Derniers mots à la foule
Un peu plus tard, depuis la loggia du Palais pontifical, Benoît XVI, dont les fonctions cessent à 20 heures heure de Rome, prend une dernière fois la parole en tant que Pape:
Merci !
Merci de tout cœur.
Chers amis, je suis heureux d’être avec vous, entouré par la beauté de la création et par votre sympathie qui me fait tant de bien, merci pour votre amitié, votre affection.
Vous savez que cette journée pour moi est différente des jours précédents, je ne suis plus le Souverain Pontife de l’Eglise Catholique. Jusqu’à 20 heures ce soir je le suis encore, mais après je ne le suis plus. Je suis simplement un pèlerin qui entame la dernière étape de son pèlerinage sur cette terre. Mais je voudrais encore, avec tout mon cœur, avec tout mon amour, avec ma prière, avec ma réflexion, avec toutes mes forces intérieures, travailler pour le bien commun et le bien de l’Eglise, de l’humanité. Et je trouve un très fort soutien dans votre sympathie. Allons de l’avant avec le Seigneur pour le bien de l’Eglise et du monde.
Merci.
Je vous donne maintenant de tout cœur ma bénédiction.

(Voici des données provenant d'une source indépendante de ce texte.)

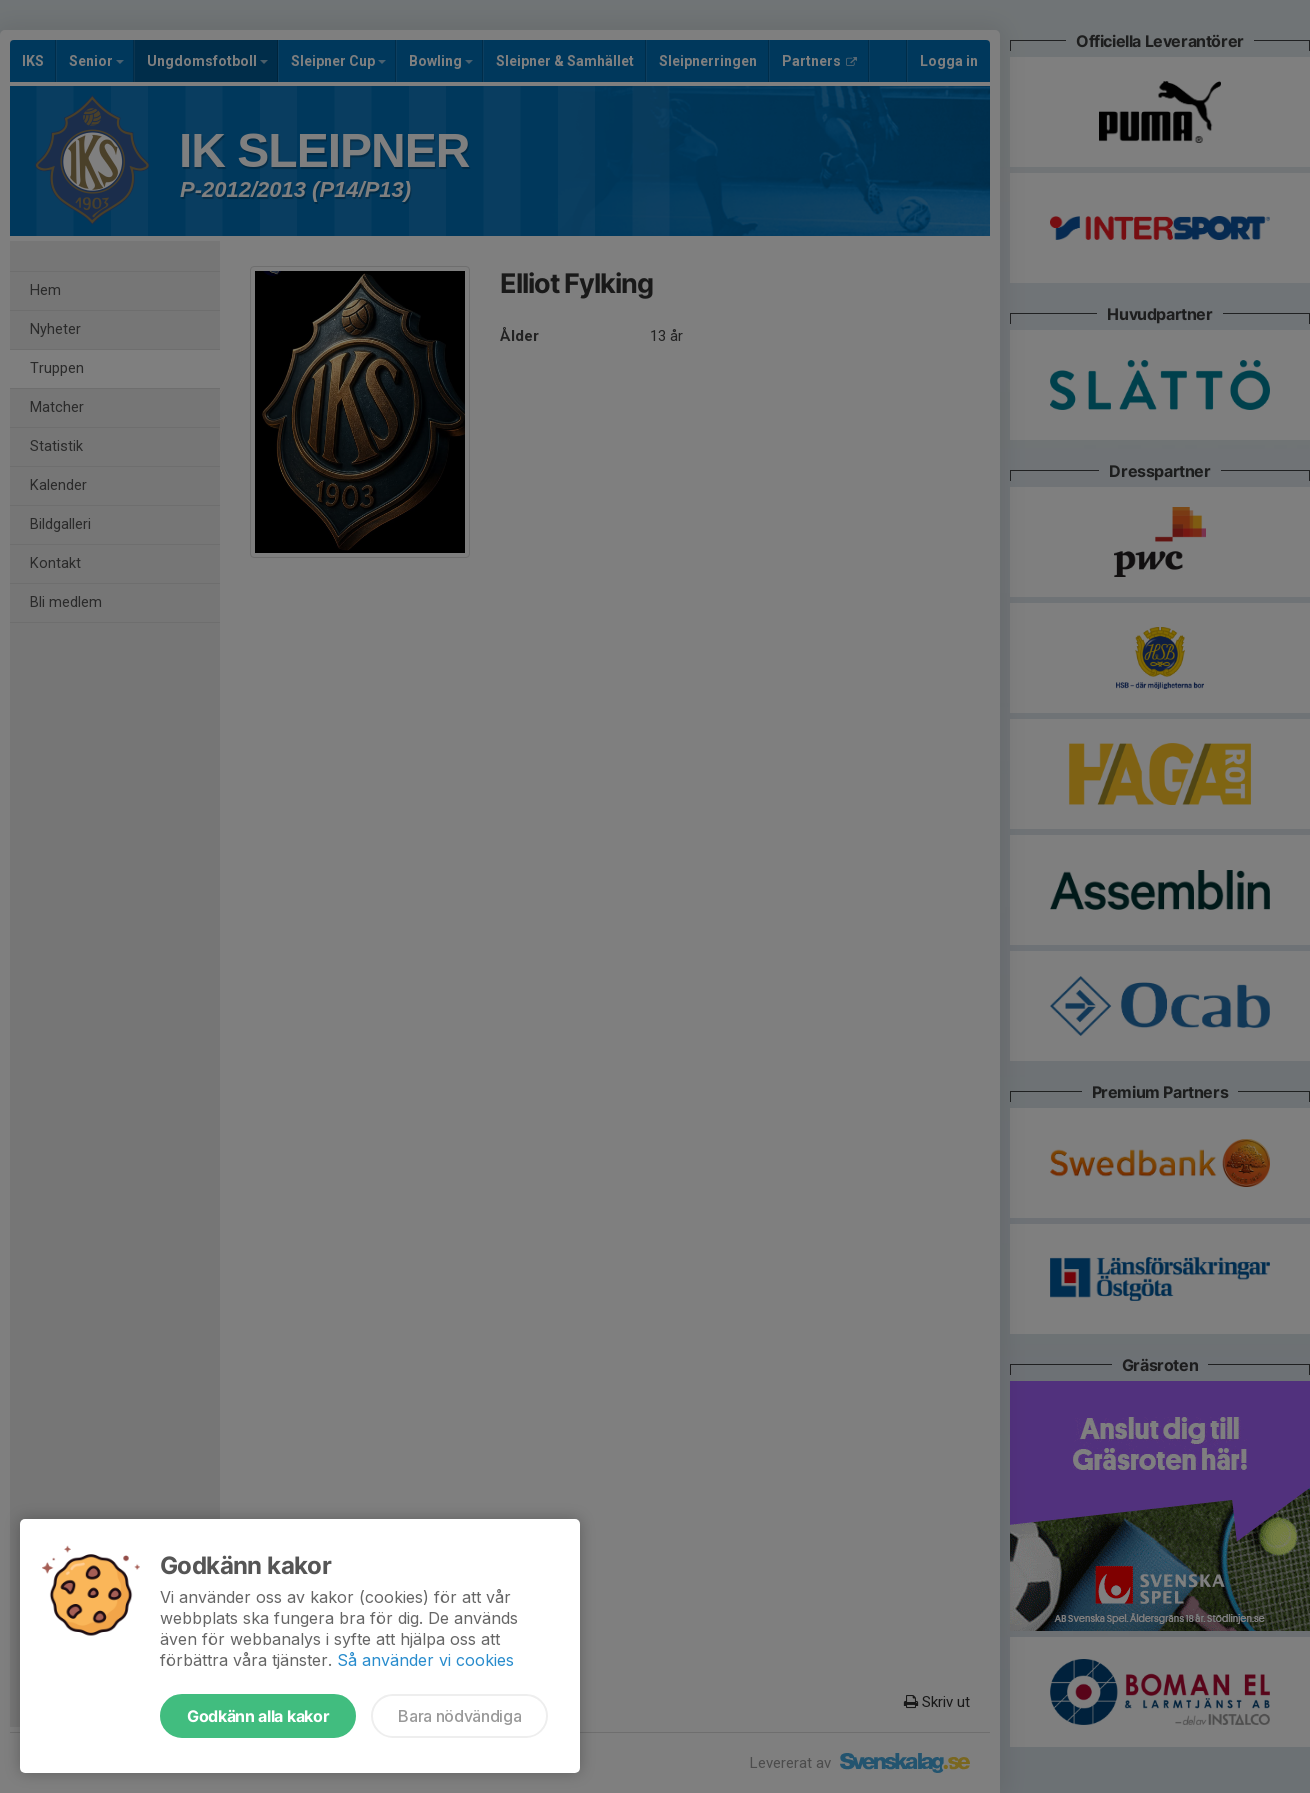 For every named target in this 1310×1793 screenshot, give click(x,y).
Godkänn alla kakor (258, 1716)
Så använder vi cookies (425, 1660)
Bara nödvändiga (459, 1716) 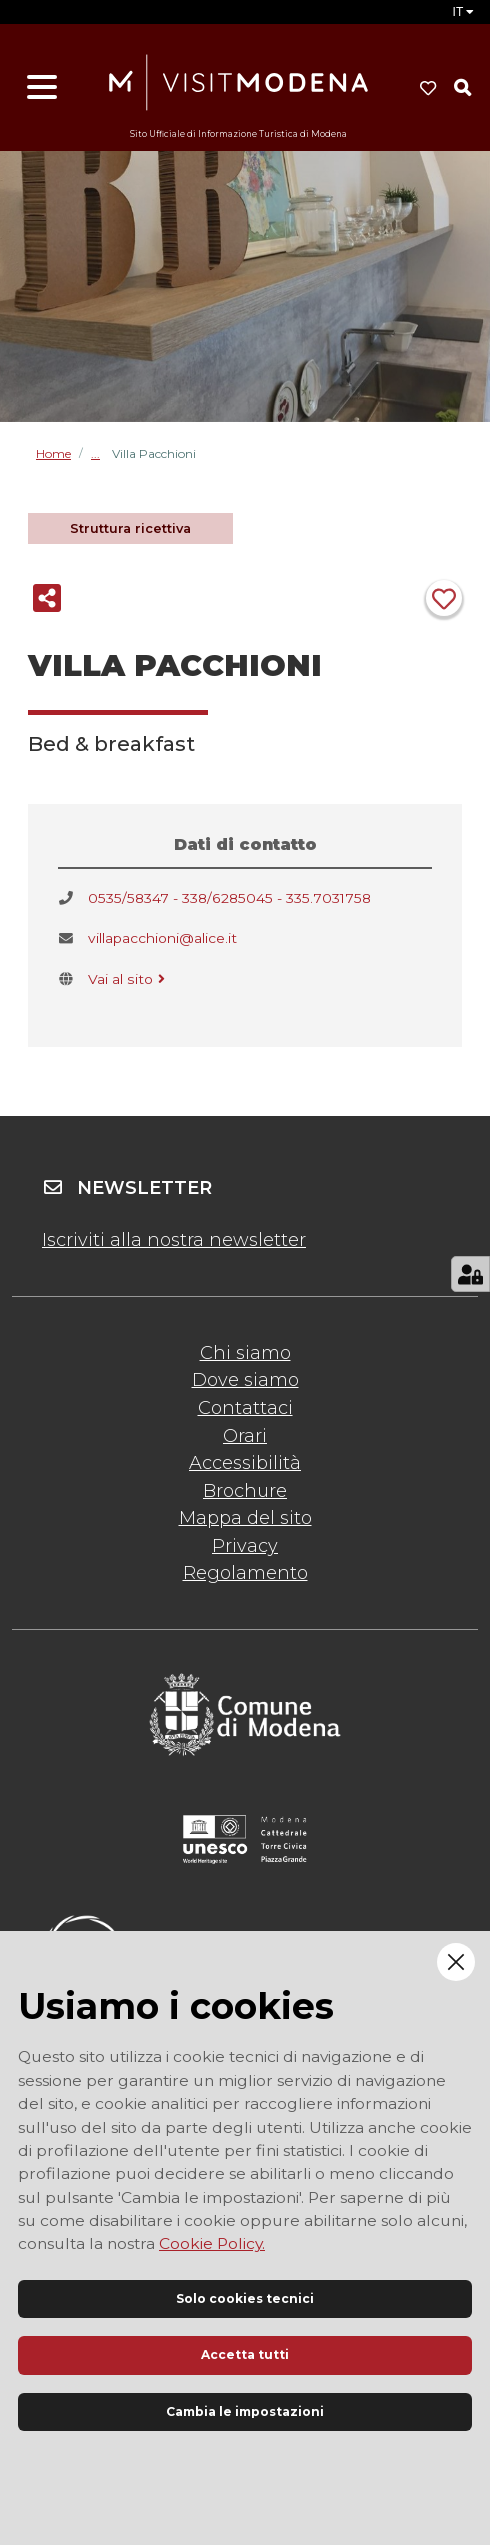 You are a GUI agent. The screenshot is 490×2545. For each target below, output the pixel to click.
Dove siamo (245, 1380)
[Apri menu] (42, 88)
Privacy (245, 1546)
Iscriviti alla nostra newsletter (174, 1240)
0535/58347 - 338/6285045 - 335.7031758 (229, 898)
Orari (245, 1436)
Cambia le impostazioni (245, 2411)
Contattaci (245, 1408)
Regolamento (245, 1573)
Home (53, 454)
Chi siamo (245, 1353)
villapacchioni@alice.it (162, 938)
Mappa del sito (245, 1518)
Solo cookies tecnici (245, 2298)
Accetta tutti (245, 2354)
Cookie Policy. (212, 2243)
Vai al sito (128, 979)
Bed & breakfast (101, 453)
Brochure (245, 1491)
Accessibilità (245, 1463) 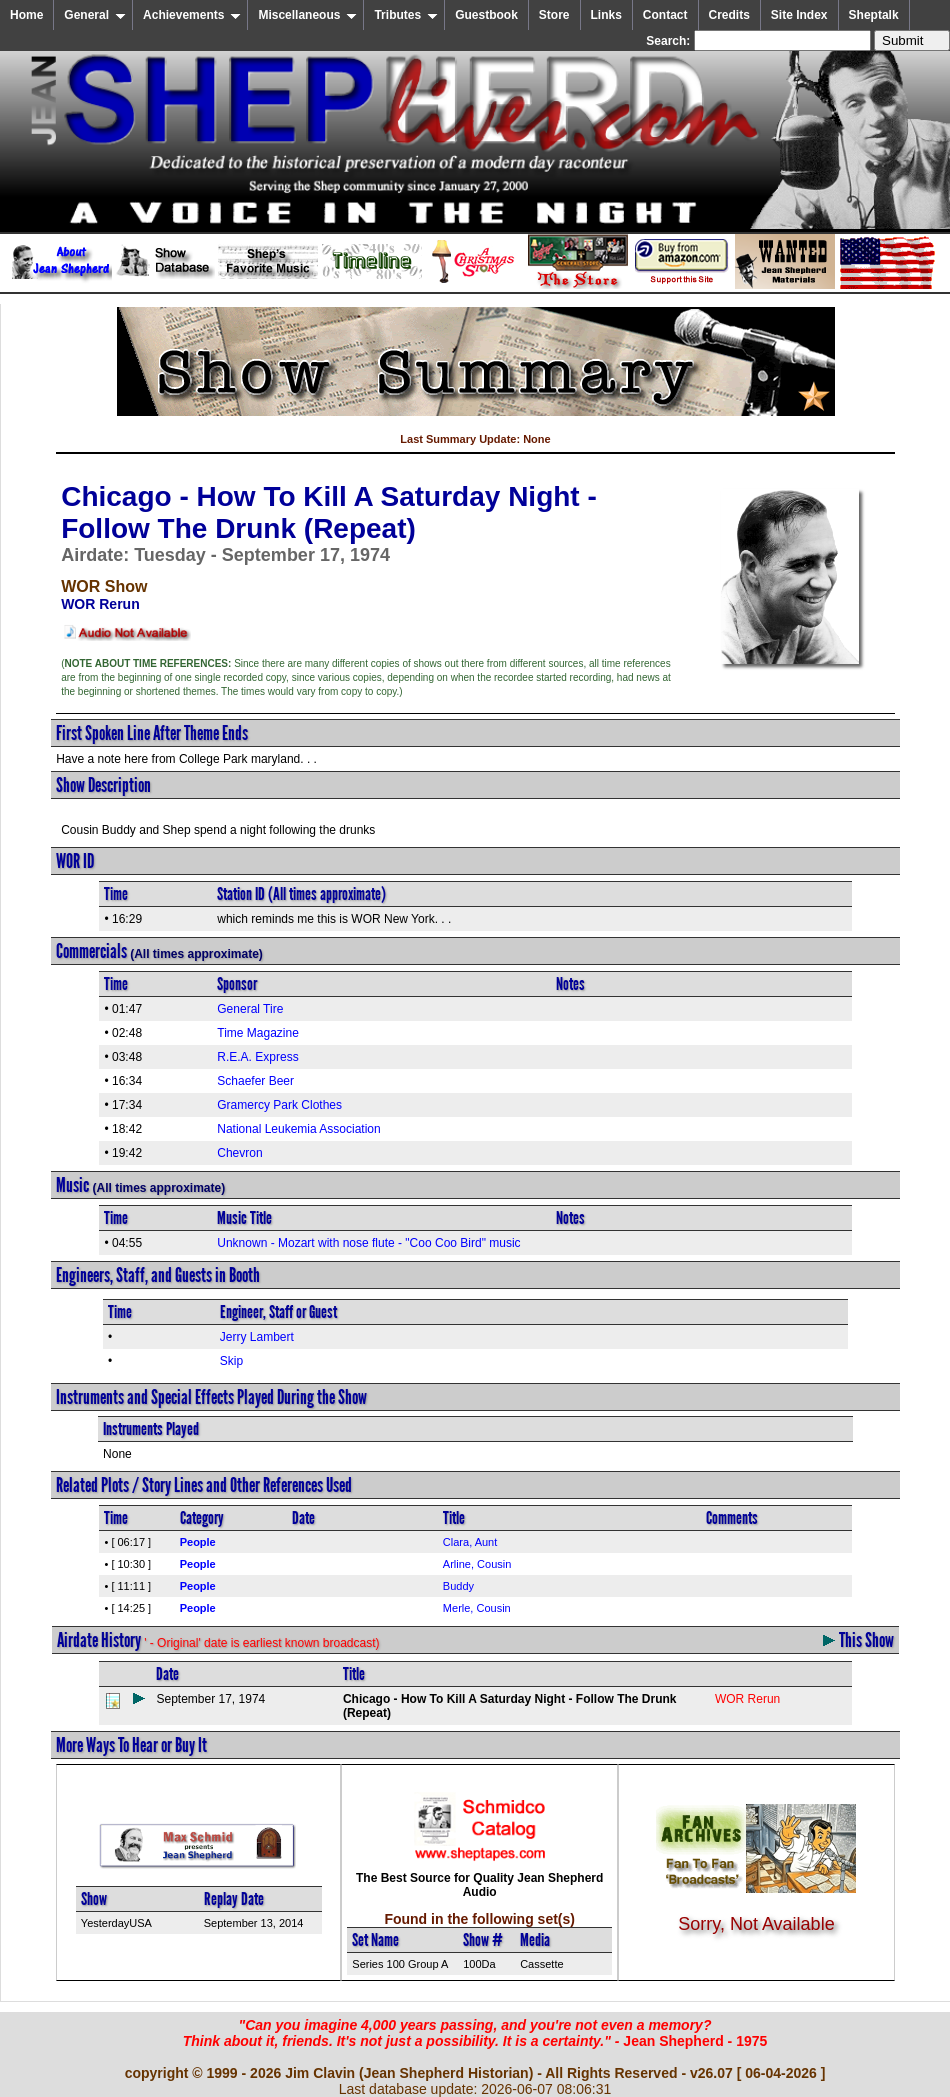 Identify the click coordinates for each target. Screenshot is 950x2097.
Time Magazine (258, 1033)
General (95, 15)
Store (554, 15)
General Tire (250, 1009)
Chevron (239, 1153)
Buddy (458, 1586)
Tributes (406, 15)
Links (606, 15)
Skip (231, 1361)
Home (26, 15)
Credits (729, 15)
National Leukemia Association (298, 1129)
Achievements (192, 15)
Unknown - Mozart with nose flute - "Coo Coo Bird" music (368, 1243)
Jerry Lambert (257, 1337)
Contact (665, 15)
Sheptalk (874, 15)
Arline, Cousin (477, 1564)
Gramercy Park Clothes (279, 1105)
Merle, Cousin (477, 1608)
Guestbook (486, 15)
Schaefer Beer (255, 1081)
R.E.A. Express (257, 1057)
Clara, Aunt (470, 1542)
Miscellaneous (307, 15)
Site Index (799, 15) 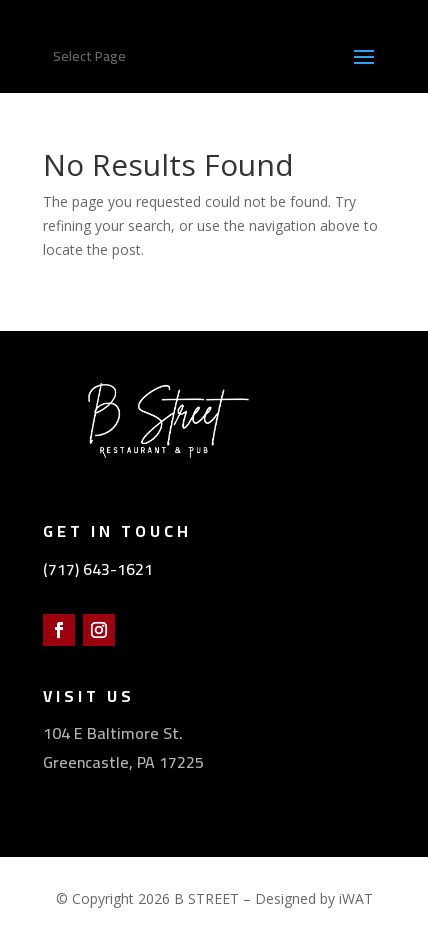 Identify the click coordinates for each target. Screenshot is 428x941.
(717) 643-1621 (98, 569) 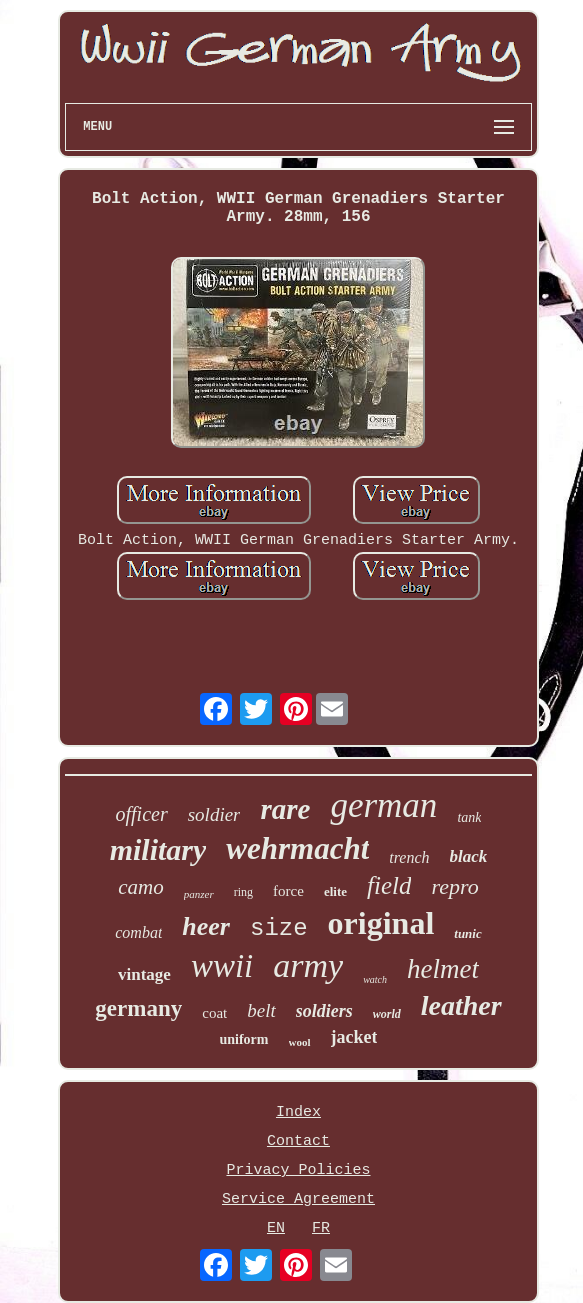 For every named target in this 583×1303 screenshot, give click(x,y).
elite (335, 891)
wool (300, 1042)
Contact (298, 1141)
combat (138, 932)
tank (469, 817)
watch (375, 979)
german (383, 805)
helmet (443, 969)
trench (409, 857)
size (279, 928)
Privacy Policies (298, 1170)
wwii (222, 966)
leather (461, 1005)
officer (141, 814)
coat (214, 1013)
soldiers (324, 1011)
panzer (199, 894)
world (387, 1014)
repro (454, 886)
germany (138, 1008)
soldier (214, 814)
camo (141, 887)
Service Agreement (298, 1199)
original (381, 923)
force (288, 891)
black (469, 856)
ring (243, 892)
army (308, 965)
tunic (467, 933)
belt (261, 1010)
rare (285, 809)
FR (321, 1228)
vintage (144, 974)
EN (276, 1228)
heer (206, 926)
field (389, 885)
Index (298, 1112)
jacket (354, 1037)
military (158, 849)
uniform (244, 1039)
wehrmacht (297, 848)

Que Dieu tout-puissant soit béni.
Que Dieu tout-puissant nous bénisse, au nom du Père, et du Fils et du Saint-Esprit.
Merci, et bonne nuit.
Merci à vous tous.
Il séjourne environ deux mois à Castelgandolfo, avant de s’établir définitivement au monastère Mater Ecclesiae, dans les jardins du Vatican. Jusqu’à sa mort le 31 décembre dernier, le Pape émérite Benoît XVI y mène une vie de prière et continue de nourrir ses réflexions de théologien. Pour son successeur François, il est également une présence importante, et le Pape argentin aime à lui rendre visite régulièrement. «Remercions Dieu de nous avoir donné le Pape Benoît XVI: avec sa parole et son témoignage, il nous a enseigné qu'à travers la réflexion, la pensée, l'étude, l'écoute, le dialogue et surtout la prière, il est possible de servir l'Église et de faire du bien à toute l'humanité», écrit le Saint-Père en introduction d’un récent ouvrage rassemblant des pensées spirituelles de son prédécesseur.